[Opening DATA UNDER STUDY section]

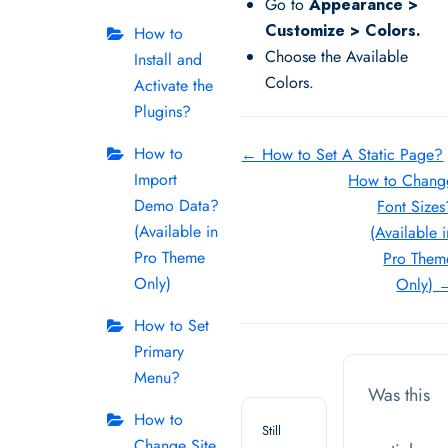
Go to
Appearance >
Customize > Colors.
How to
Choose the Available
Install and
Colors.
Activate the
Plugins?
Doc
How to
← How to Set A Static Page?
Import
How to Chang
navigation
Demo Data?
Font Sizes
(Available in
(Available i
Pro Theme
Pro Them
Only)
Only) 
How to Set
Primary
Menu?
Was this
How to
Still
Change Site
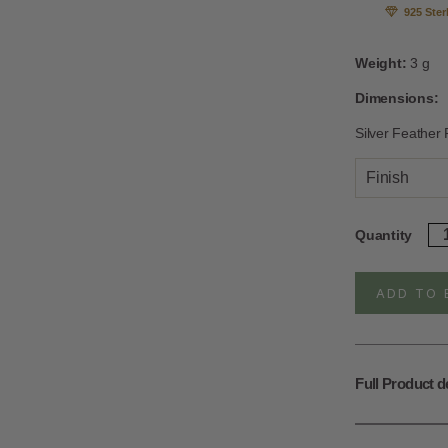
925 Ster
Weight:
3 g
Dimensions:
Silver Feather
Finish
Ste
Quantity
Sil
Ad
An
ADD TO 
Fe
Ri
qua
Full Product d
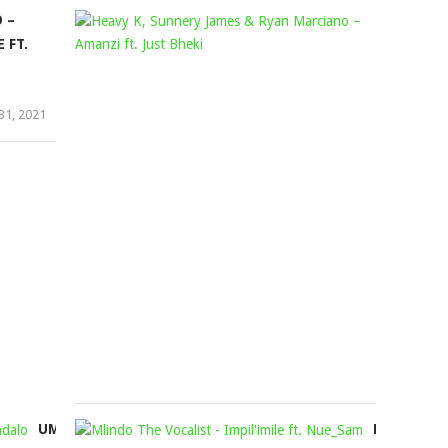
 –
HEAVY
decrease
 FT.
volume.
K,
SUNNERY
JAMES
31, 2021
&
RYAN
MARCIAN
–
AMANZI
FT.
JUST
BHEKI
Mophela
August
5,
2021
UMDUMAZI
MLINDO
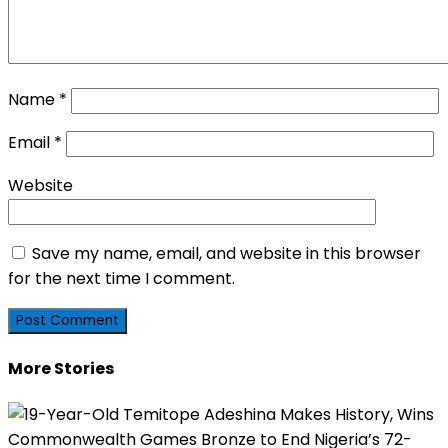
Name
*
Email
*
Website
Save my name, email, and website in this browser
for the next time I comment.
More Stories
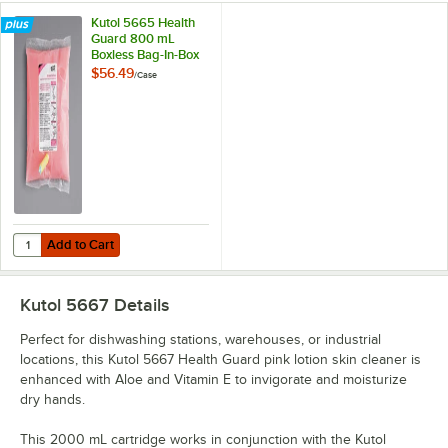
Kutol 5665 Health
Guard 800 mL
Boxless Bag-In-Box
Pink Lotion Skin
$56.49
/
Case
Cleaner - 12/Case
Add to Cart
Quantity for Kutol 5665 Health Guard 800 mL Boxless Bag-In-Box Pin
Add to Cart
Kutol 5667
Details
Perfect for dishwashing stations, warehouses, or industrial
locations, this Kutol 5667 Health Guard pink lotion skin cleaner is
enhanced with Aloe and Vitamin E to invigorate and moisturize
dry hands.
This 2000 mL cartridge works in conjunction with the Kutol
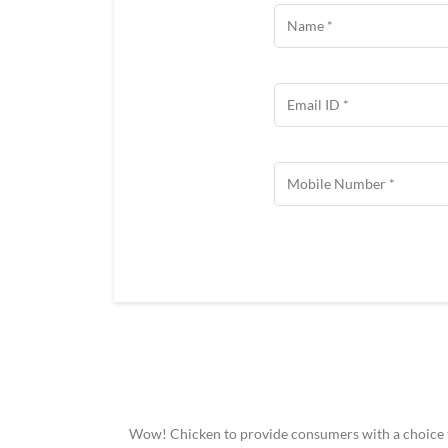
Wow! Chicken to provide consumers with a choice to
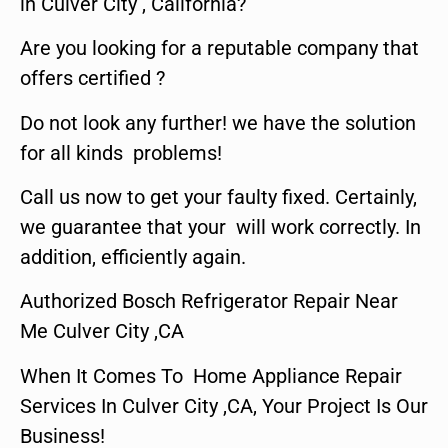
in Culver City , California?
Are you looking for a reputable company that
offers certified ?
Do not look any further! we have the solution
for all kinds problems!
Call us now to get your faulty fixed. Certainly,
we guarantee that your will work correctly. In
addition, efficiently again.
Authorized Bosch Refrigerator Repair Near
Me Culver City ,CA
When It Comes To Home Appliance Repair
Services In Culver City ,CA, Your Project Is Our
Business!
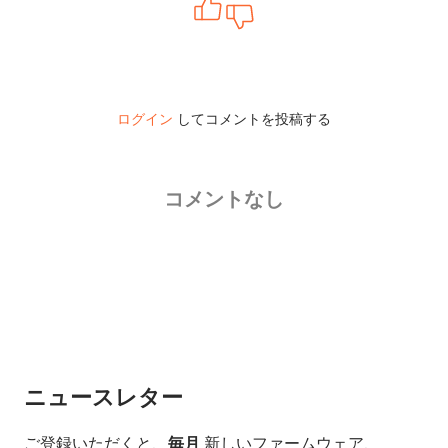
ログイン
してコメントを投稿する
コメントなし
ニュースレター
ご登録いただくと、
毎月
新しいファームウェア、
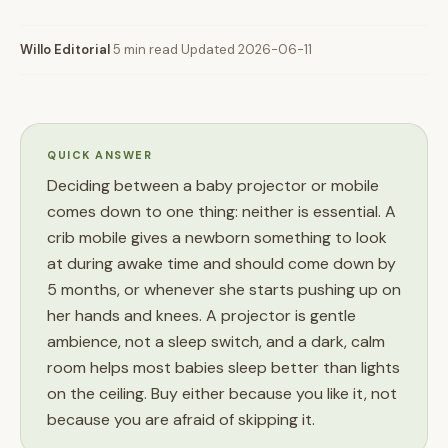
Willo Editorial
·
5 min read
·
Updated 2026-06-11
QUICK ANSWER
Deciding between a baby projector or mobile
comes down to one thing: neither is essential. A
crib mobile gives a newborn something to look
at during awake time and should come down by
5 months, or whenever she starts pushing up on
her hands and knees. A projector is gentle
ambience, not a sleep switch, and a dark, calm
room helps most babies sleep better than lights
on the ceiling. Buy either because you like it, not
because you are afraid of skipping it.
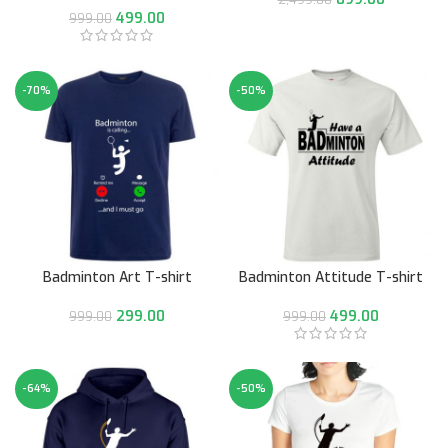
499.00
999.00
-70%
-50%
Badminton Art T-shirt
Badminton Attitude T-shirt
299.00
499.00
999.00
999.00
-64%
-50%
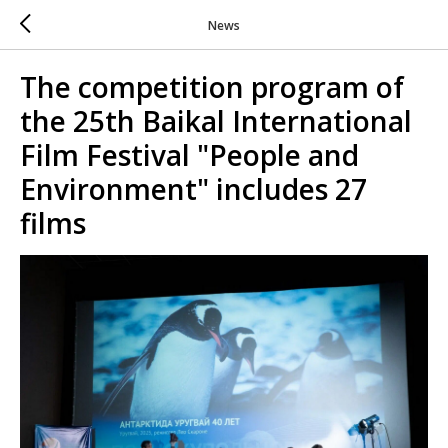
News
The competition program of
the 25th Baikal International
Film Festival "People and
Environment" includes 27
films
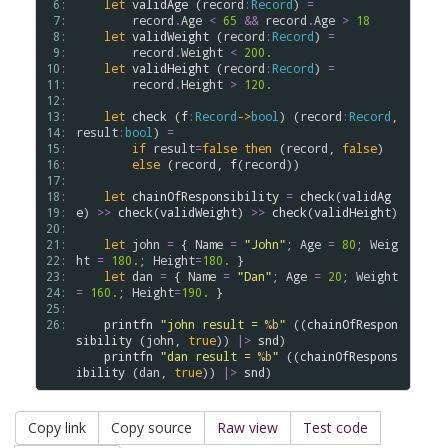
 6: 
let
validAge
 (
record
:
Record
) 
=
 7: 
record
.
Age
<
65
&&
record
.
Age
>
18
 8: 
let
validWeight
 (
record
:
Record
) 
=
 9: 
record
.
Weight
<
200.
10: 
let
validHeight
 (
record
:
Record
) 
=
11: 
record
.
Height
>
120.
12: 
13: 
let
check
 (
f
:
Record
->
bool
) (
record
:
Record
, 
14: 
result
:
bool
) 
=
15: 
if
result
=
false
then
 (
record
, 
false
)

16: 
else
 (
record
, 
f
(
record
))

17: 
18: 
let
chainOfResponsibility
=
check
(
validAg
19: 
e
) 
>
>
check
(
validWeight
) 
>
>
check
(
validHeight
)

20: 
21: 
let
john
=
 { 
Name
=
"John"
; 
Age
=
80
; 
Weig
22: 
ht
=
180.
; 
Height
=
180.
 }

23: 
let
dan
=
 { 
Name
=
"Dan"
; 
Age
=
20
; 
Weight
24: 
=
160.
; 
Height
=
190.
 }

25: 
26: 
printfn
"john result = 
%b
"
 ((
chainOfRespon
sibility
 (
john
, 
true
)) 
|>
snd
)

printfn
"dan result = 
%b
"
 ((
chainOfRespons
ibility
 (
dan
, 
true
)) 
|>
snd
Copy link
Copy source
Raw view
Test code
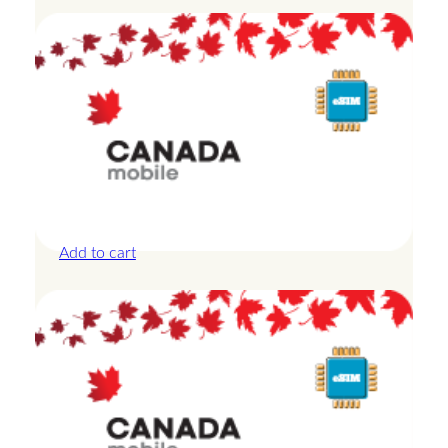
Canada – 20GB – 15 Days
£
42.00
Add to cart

[Closing DATA UNDER STUDY section]

Restate the full listing verbatim and drop every picture.

* _TASK OUTPUT_
Go to
Appearance >
Customize > Colors.
How to
Choose the Available
Install and
Colors.
Activate the
Plugins?
Doc
How to
← How to Set A Static Page?
Import
How to Chang
navigation
Demo Data?
Font Sizes
(Available in
(Available i
Pro Theme
Pro Them
Only)
Only) 
How to Set
Primary
Menu?
Was this
How to
Still
Change Site
925 Ster
Weight:
3 g
Dimensions:
Silver Feather
Finish
Ste
Quantity
Sil
Ad
An
ADD TO 
Fe
Ri
qua
Full Product d
 –
HEAVY
decrease
 FT.
volume.
K,
SUNNERY
JAMES
31, 2021
&
RYAN
MARCIAN
–
AMANZI
FT.
JUST
BHEKI
Mophela
August
5,
2021
UMDUMAZI
MLINDO
Name
*
Email
*
Website
Save my name, email, and website in this browser
for the next time I comment.
More Stories
Kutol 5665 Health
Guard 800 mL
Boxless Bag-In-Box
Pink Lotion Skin
$56.49
/
Case
Cleaner - 12/Case
Add to Cart
Quantity for Kutol 5665 Health Guard 800 mL Boxless Bag-In-Box Pin
Add to Cart
Kutol 5667
Details
Perfect for dishwashing stations, warehouses, or industrial
locations, this Kutol 5667 Health Guard pink lotion skin cleaner is
enhanced with Aloe and Vitamin E to invigorate and moisturize
dry hands.
This 2000 mL cartridge works in conjunction with the Kutol
Wow! Chicken to provide consumers with a choice to
in Culver City , California?
Are you looking for a reputable company that
offers certified ?
Do not look any further! we have the solution
for all kinds problems!
Call us now to get your faulty fixed. Certainly,
we guarantee that your will work correctly. In
addition, efficiently again.
Authorized Bosch Refrigerator Repair Near
Me Culver City ,CA
When It Comes To Home Appliance Repair
Services In Culver City ,CA, Your Project Is Our
Business!
ログイン
してコメントを投稿する
コメントなし
ニュースレター
ご登録いただくと、
毎月
新しいファームウェア、
Willo Editorial
·
5 min read
·
Updated 2026-06-11
QUICK ANSWER
Deciding between a baby projector or mobile
comes down to one thing: neither is essential. A
crib mobile gives a newborn something to look
at during awake time and should come down by
5 months, or whenever she starts pushing up on
her hands and knees. A projector is gentle
ambience, not a sleep switch, and a dark, calm
room helps most babies sleep better than lights
on the ceiling. Buy either because you like it, not
because you are afraid of skipping it.
499.00
999.00
-70%
-50%
Badminton Art T-shirt
Badminton Attitude T-shirt
299.00
499.00
999.00
999.00
-64%
-50%
News
The competition program of
the 25th Baikal International
Film Festival "People and
Environment" includes 27
films
 6: 
let
validAge
 (
record
:
Record
) 
=
 7: 
record
.
Age
<
65
&&
record
.
Age
>
18
 8: 
let
validWeight
 (
record
:
Record
) 
=
 9: 
record
.
Weight
<
200.
10: 
let
validHeight
 (
record
:
Record
) 
=
11: 
record
.
Height
>
120.
12: 
13: 
let
check
 (
f
:
Record
->
bool
) (
record
:
Record
, 
14: 
result
:
bool
) 
=
15: 
if
result
=
false
then
 (
record
, 
false
)

16: 
else
 (
record
, 
f
(
record
))

17: 
18: 
let
chainOfResponsibility
=
check
(
validAg
19: 
e
) 
>
>
check
(
validWeight
) 
>
>
check
(
validHeight
)

20: 
21: 
let
john
=
 { 
Name
=
"John"
; 
Age
=
80
; 
Weig
22: 
ht
=
180.
; 
Height
=
180.
 }

23: 
let
dan
=
 { 
Name
=
"Dan"
; 
Age
=
20
; 
Weight
24: 
=
160.
; 
Height
=
190.
 }

25: 
26: 
printfn
"john result = 
%b
"
 ((
chainOfRespon
sibility
 (
john
, 
true
)) 
|>
snd
)

printfn
"dan result = 
%b
"
 ((
chainOfRespons
ibility
 (
dan
, 
true
)) 
|>
snd
Copy link
Copy source
Raw view
Test code
Canada – 20GB – 15 Days
£
42.00
Add to cart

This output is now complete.